Un an après l’élection de Léon XIV, Christine Pedotti décrypte pour Regards protestants les premiers contours d’un pontificat discret, spirituel et déjà confronté aux grandes tensions politiques et ecclésiales de son temps.

« Je me demande si le Léon n’est pas un lion. Il ne rugit pas, mais il n’a pas l’intention de se laisser complètement faire. »

Léon XIV reste encore difficile à cerner. Trop discret pour certains, trop prudent pour d’autres, il semble pourtant, selon Christine Pedotti, sortir progressivement de sa réserve. L’éditorialiste et directrice de Témoignage chrétien voit se dessiner un pontificat moins spectaculaire que celui de François, mais peut-être plus stratégique qu’il n’y paraît.

Élu le 8 mai 2025 sous le nom de Léon XIV, Robert Francis Prevost est devenu le premier pape originaire des États-Unis, tout en étant également lié au Pérou, où il a longtemps exercé son ministère. Son âge au moment de son élection – 69 ans – rend peu crédible l’hypothèse d’un simple pontificat de transition.

Pour Christine Pedotti, le premier constat est clair : « Ce n’est pas un pape de transition. » Léon XIV, explique-t-elle, a « pas mal de temps devant lui ». Reste à savoir quel visage il donnera à son pontificat.

Un pape discret, mais pas effacé

Les premiers mois ont pu déconcerter. Après le style direct, parfois tonitruant, du pape François, Léon XIV a d’abord semblé adopter une parole plus retenue. Christine Pedotti parle d’une parole « très prudente, très assourdie ». Mais cette discrétion ne signifie pas absence de ligne.

À lire de près ses interventions, elle y voit une continuité nette avec François : attention aux pauvres, aux migrants, aux périphéries, refus des nationalismes religieux, insistance sur la paix et la dignité humaine.

Mais depuis quelques semaines, selon elle, « le vrai Léon » commencerait à apparaître. D’où cette formule : « Je me demande si le Léon n’est pas un lion. » Il ne rugit pas, mais il semble poser ses limites.

Léon XIV face à Donald Trump

L’un des points les plus frappants de cette première année tient à la relation entre Léon XIV et Donald Trump.
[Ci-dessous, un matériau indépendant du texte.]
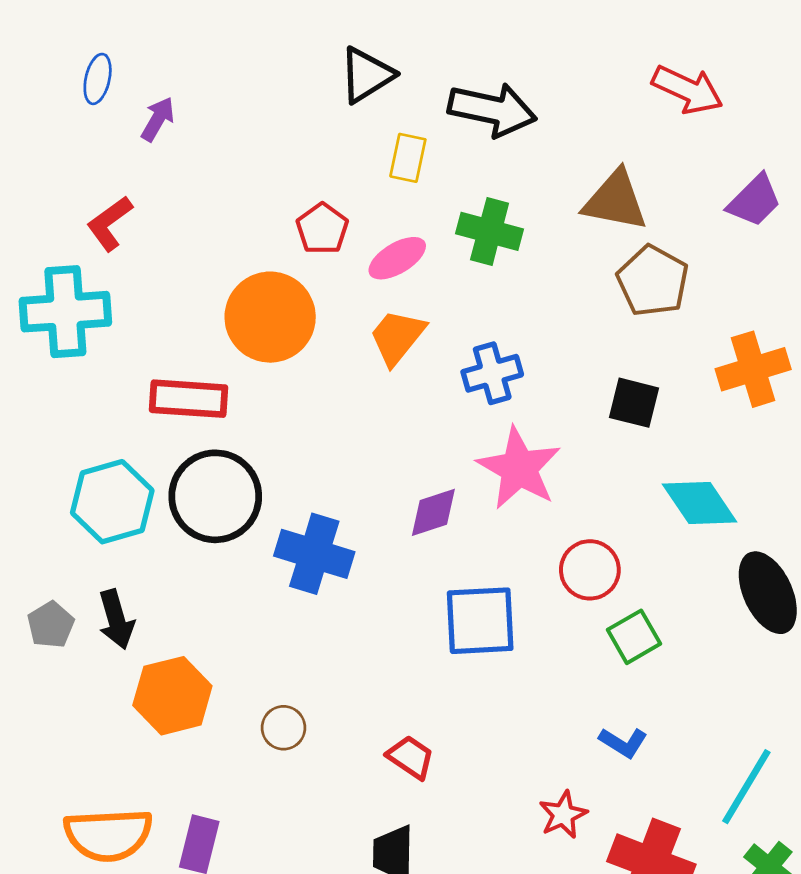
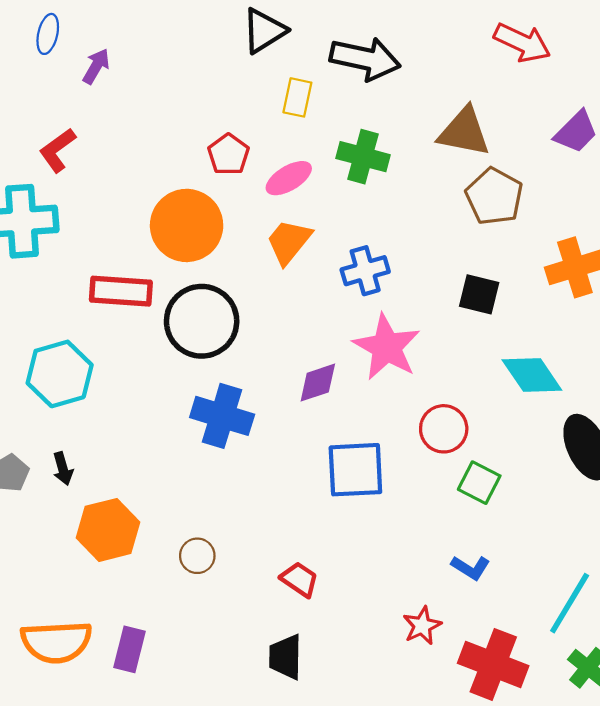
black circle: (215, 496) -> (202, 321), moved
black arrow: (116, 619) -> (63, 469), size x0.7
green square: (634, 637) -> (479, 483), turned -33

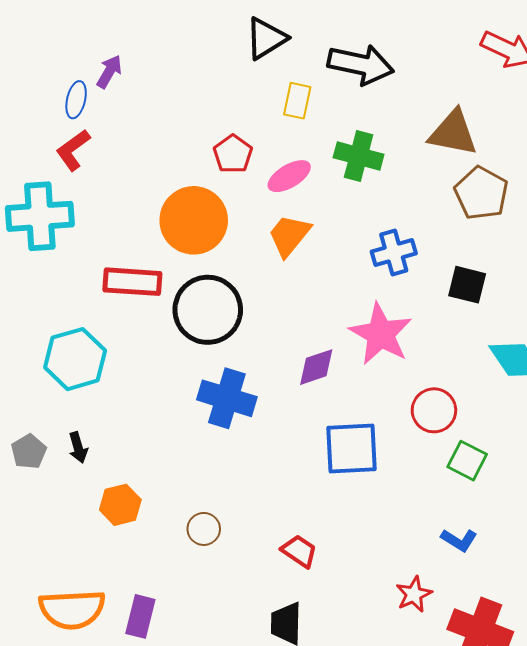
blue ellipse: (48, 34) -> (76, 100), moved
blue cross: (365, 271) -> (394, 253), moved
orange hexagon: (108, 530) -> (120, 505), size x0.7

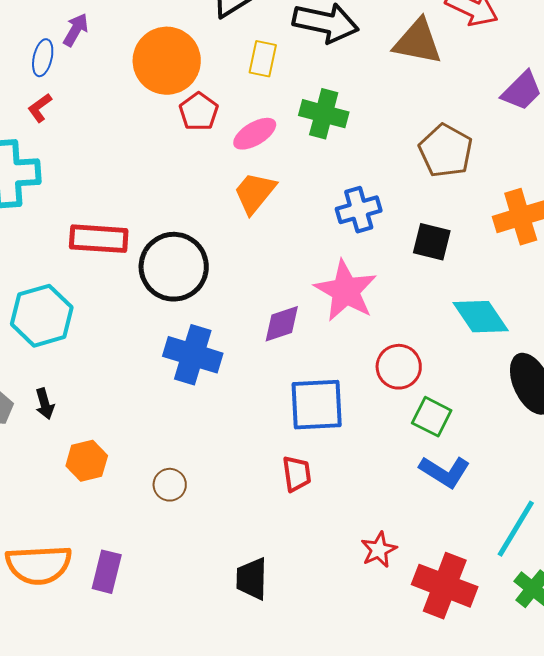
brown triangle: (453, 133) -> (418, 42), moved
red L-shape: (73, 150) -> (40, 108), size x0.7
orange circle: (194, 220) -> (167, 61), moved
blue L-shape: (459, 540) -> (445, 472), moved, size x1.4
red trapezoid: (299, 551) -> (297, 474), moved, turned 48

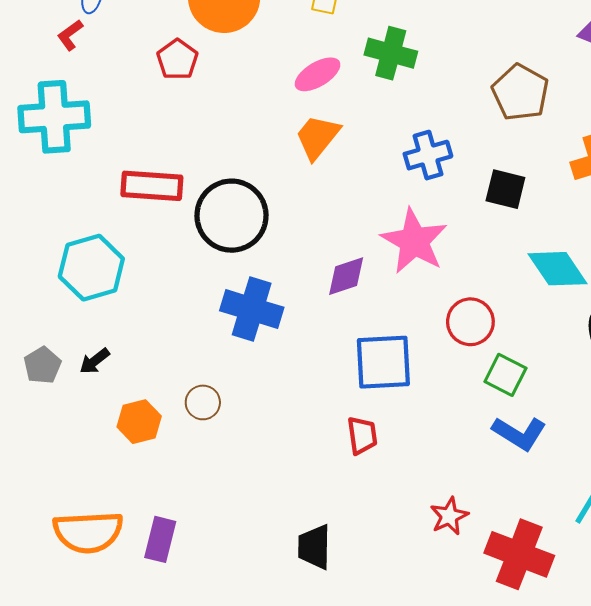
red L-shape: (40, 108) -> (70, 35), moved
red pentagon: (199, 112) -> (177, 59), moved
black arrow: (45, 404) -> (95, 361), turned 68
brown circle: (170, 485) -> (203, 402), moved

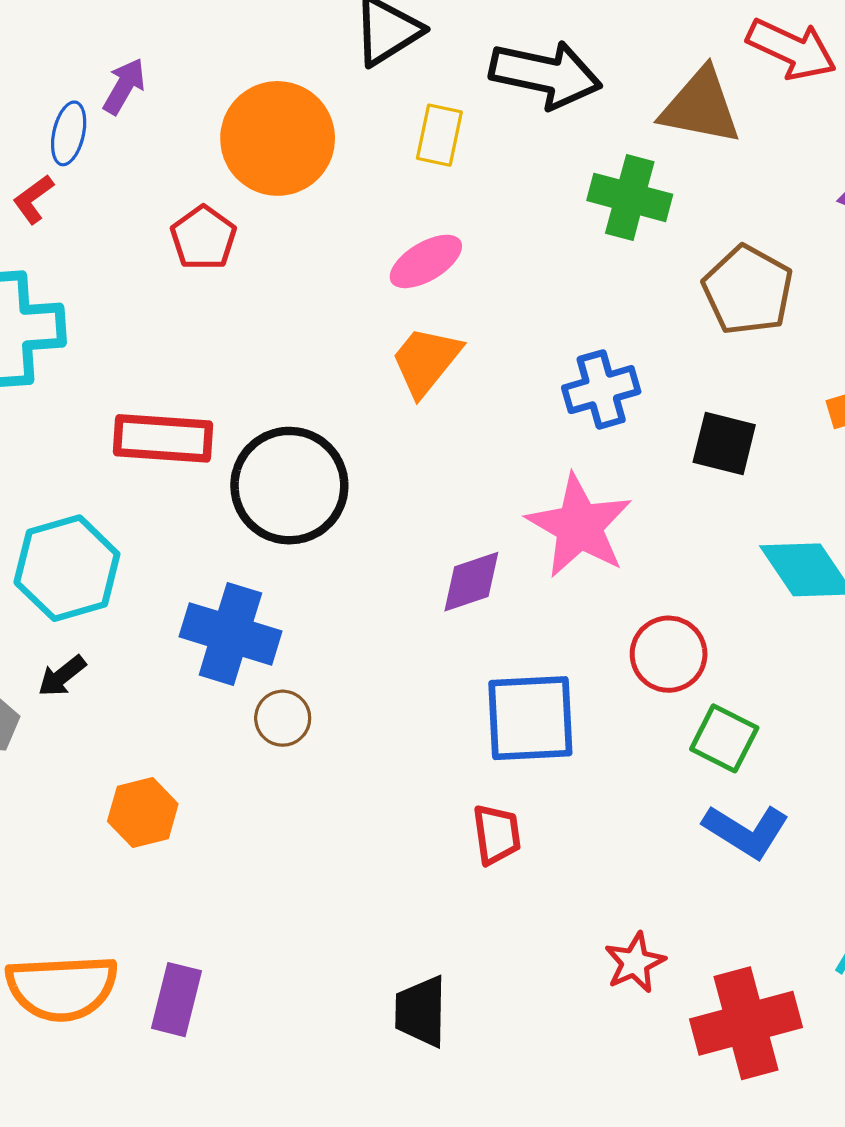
green cross: (391, 53) -> (630, 197), moved
blue cross: (252, 309) -> (230, 634), moved
black arrow: (95, 361) -> (62, 676), moved
brown circle: (203, 402) -> (283, 718), moved
red cross: (519, 554) -> (746, 1023), turned -36

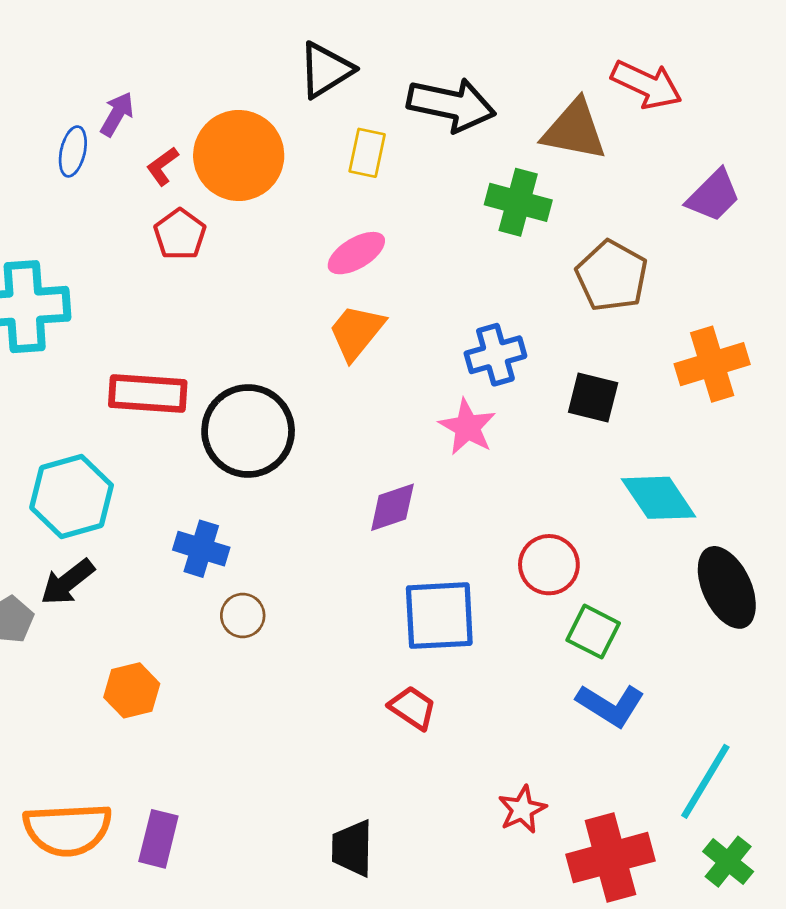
red L-shape: (33, 199) -> (162, 166), moved
pink star: (579, 526) -> (467, 427), moved, size x0.7
blue cross: (230, 634) -> (201, 549), size x0.7
black arrow: (62, 676) -> (68, 582), size x1.4
red trapezoid: (497, 834) -> (413, 708), turned -48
Le pape, américain lui aussi, se trouve dans une position singulière : il est à la fois issu du même pays que le président des États-Unis et porteur d’une vision du christianisme radicalement différente de celle promue par la droite religieuse américaine.

Christine Pedotti voit là l’un des grands enjeux du pontificat : la résistance à l’instrumentalisation politique du religieux.

Aux États-Unis, la droite évangélique et une partie du catholicisme conservateur ont fait cause commune autour de Donald Trump et de J. D. Vance. Cette alliance a donné au religieux un rôle de légitimation politique. Pour Christine Pedotti, Léon XIV affronte une nouveauté particulièrement dangereuse : des puissances politiques qui cherchent dans le religieux une justification à leurs choix, y compris les plus brutaux.

Elle établit un parallèle avec la Russie de Vladimir Poutine et le rôle du patriarche orthodoxe Kirill. Dans ces différents contextes, le spirituel est convoqué pour bénir le pouvoir.

Face à cela, Léon XIV serait contraint d’occuper une position d’opposition, non pas d’abord comme acteur politique, mais comme défenseur de l’autonomie du spirituel.

Lampedusa plutôt que les célébrations américaines

Christine Pedotti cite un geste particulièrement symbolique : invité aux célébrations des 250 ans de la déclaration d’indépendance des États-Unis, Léon XIV aurait fait répondre qu’il ne pourrait pas s’y rendre, car il serait à Lampedusa.

Le signal est fort. Lampedusa renvoie immédiatement au premier grand geste du pape François, qui s’était rendu sur cette île italienne en 2013 pour alerter sur le drame des migrants.

Pour Christine Pedotti, cette décision inscrit Léon XIV dans la continuité de François : « En décidant d’aller à Lampedusa, il est dans la suite du pape François. » Elle rappelle également que le pape doit se rendre en Espagne, notamment aux Canaries, autre point d’arrivée de migrants venus d’Afrique de l’Ouest.

L’attention aux migrants, aux pauvres et aux plus vulnérables apparaît ainsi comme l’un des fils rouges du début de pontificat.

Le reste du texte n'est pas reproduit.